Global defense spending is expected to increase between 3 and 4 percent in 2020 and about 3 percent annually between 2019 and 2023, according to a new report from the audit and consulting firm Deloitte.
“Demand for military equipment is on the rise as governments across the globe focus on military modernization, given increasing global security concerns,” says the report, 2020 Global Aerospace and Defense Industry Outlook. “The uncertainty and sustained complexity of the international security environment worldwide is likely to boost global defense spending over the next five years.”
In 2020, global defense spending will reach around $1.9 trillion, driven mainly by the U.S. but also countries such as China, Russia and India, the 14-page report says.

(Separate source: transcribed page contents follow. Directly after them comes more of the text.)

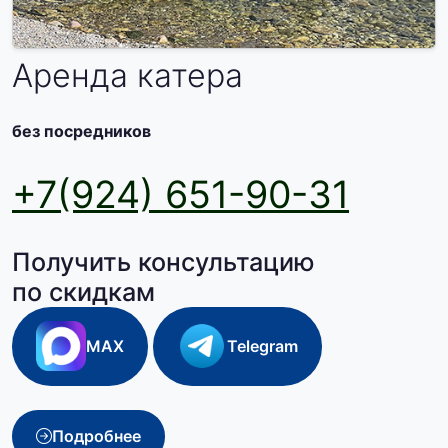
Аренда катера
без посредников
+7(924) 651-90-31
Получить консультацию
по скидкам
MAX
Telegram
Подробнее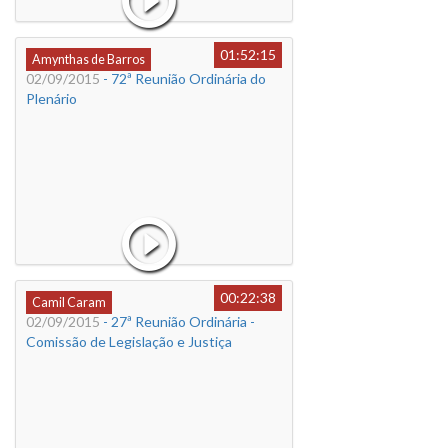
01:52:15
Amynthas de Barros
02/09/2015
- 72ª Reunião Ordinária do
Plenário
00:22:38
Camil Caram
02/09/2015
- 27ª Reunião Ordinária -
Comissão de Legislação e Justiça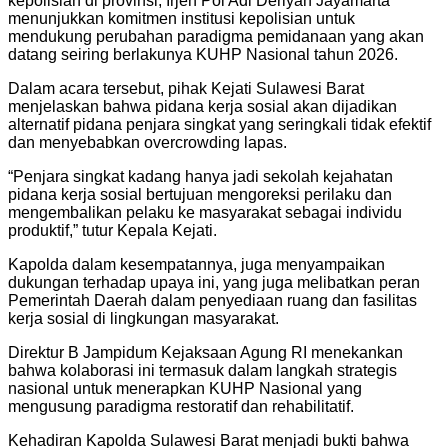
kepolisian di provinsi, Irjen Pol Adi Deriyan Jayamarta
menunjukkan komitmen institusi kepolisian untuk
mendukung perubahan paradigma pemidanaan yang akan
datang seiring berlakunya KUHP Nasional tahun 2026.
Dalam acara tersebut, pihak Kejati Sulawesi Barat
menjelaskan bahwa pidana kerja sosial akan dijadikan
alternatif pidana penjara singkat yang seringkali tidak efektif
dan menyebabkan overcrowding lapas.
“Penjara singkat kadang hanya jadi sekolah kejahatan
pidana kerja sosial bertujuan mengoreksi perilaku dan
mengembalikan pelaku ke masyarakat sebagai individu
produktif,” tutur Kepala Kejati.
Kapolda dalam kesempatannya, juga menyampaikan
dukungan terhadap upaya ini, yang juga melibatkan peran
Pemerintah Daerah dalam penyediaan ruang dan fasilitas
kerja sosial di lingkungan masyarakat.
Direktur B Jampidum Kejaksaan Agung RI menekankan
bahwa kolaborasi ini termasuk dalam langkah strategis
nasional untuk menerapkan KUHP Nasional yang
mengusung paradigma restoratif dan rehabilitatif.
Kehadiran Kapolda Sulawesi Barat menjadi bukti bahwa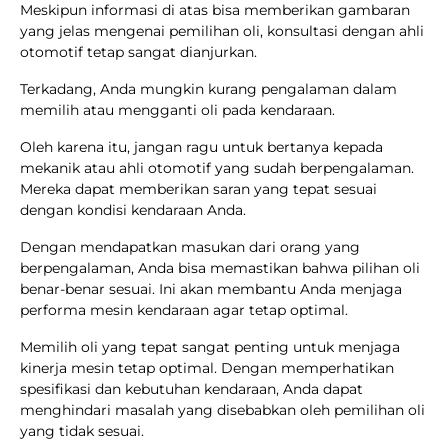
Meskipun informasi di atas bisa memberikan gambaran
yang jelas mengenai pemilihan oli, konsultasi dengan ahli
otomotif tetap sangat dianjurkan.
Terkadang, Anda mungkin kurang pengalaman dalam
memilih atau mengganti oli pada kendaraan.
Oleh karena itu, jangan ragu untuk bertanya kepada
mekanik atau ahli otomotif yang sudah berpengalaman.
Mereka dapat memberikan saran yang tepat sesuai
dengan kondisi kendaraan Anda.
Dengan mendapatkan masukan dari orang yang
berpengalaman, Anda bisa memastikan bahwa pilihan oli
benar-benar sesuai. Ini akan membantu Anda menjaga
performa mesin kendaraan agar tetap optimal.
Memilih oli yang tepat sangat penting untuk menjaga
kinerja mesin tetap optimal. Dengan memperhatikan
spesifikasi dan kebutuhan kendaraan, Anda dapat
menghindari masalah yang disebabkan oleh pemilihan oli
yang tidak sesuai.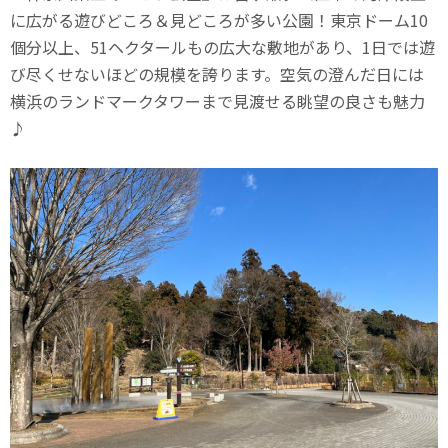
に広がる遊びどころ＆見どころが多い公園！東京ドーム10
個分以上、51ヘクタールもの広大な敷地があり、1日では遊
び尽くせないほどの規模を誇ります。空気の澄んだ日には
横浜のランドマークタワーまで見渡せる眺望の良さも魅力
♪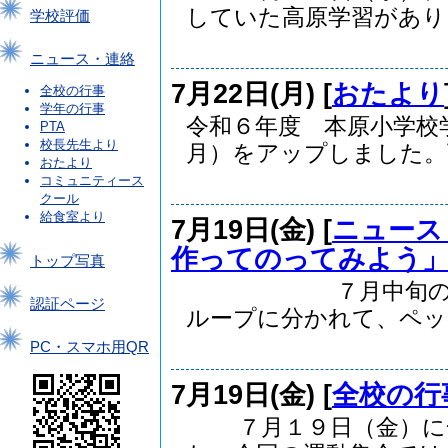
していた高原学習があり..
学校評価
ニュース・連絡
7月22日(月) [
おたより
全校の行事
学年の行事
令和６年度 本原小学校
PTA
校長先生より
月）をアップしました。下.
おたより
コミュニティース
クール
給食室より
7月19日(金) [
ニュース
作ってのってみよう
トップ写真
７月中旬の２年生
認証ページ
ループに分かれて、ペッ..
PC・スマホ用QR
7月19日(金) [
全校の行
７月１９日（金）に一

It adds that NATO members in Europe, under pressure from the U.S., are also increasing defense spending to hit a target of 2 percent of GDP, and tensions in the Middle East are also driving demand for defense equipment.
By 2023, global defense spending is expected to be $2.1 trillion, Deloitte says.
As defense spending increases worldwide, defense contractors stand to benefit.
“To meet the increased demand and improve production yields, defense companies should leverage highly agile production that adapts to changes in demand, including digital technologies,” the report says. “For instance, adopting smart factory initiatives could drive 10-12 percent gains in factory utilization and labor productivity without major capital investment.”
The report also highlights increased U.S. foreign military sales, which were up 33 percent in 2018 to $55.7 billion and through the first nine months of 2019 were at $44.2 billion. However, a stronger U.S. dollar would hamper foreign military sales and improve the price competitiveness of European nations that export defense items.
In the area of mergers and acquisitions, the report notes that “popular wisdom” doesn’t foresee “megadeals,” such as those between Raytheon [RTN] and United Technologies Corp. [UTX] or the former L3 Technologies and Harris Corp. given regulatory concerns. Still, “disruptive M&A that can further unlock value also remains a distinct focus,” it says, noting that large prime contractors may look for deals to obtain advanced capabilities and expand in global markets.
Deloitte expects deals to be centered around capabilities for C5ISR, commercial aerospace maintenance repair and overhaul, unmanned and autonomous vehicles, hypersonics, and companies looking to achieve scale.
“As the A&D supply chain focuses on transformation for cost and scale effectiveness, further industry consolidation is possible as some of the smaller companies may not be able to meet the increased financial, program management, skills, risk-taking, and investment requirements,” Deloitte says. “Consolidation by parts family, i.e., components, aero-structures, electronics, and interiors, is expected to continue as companies focus on gaining economies of scale.”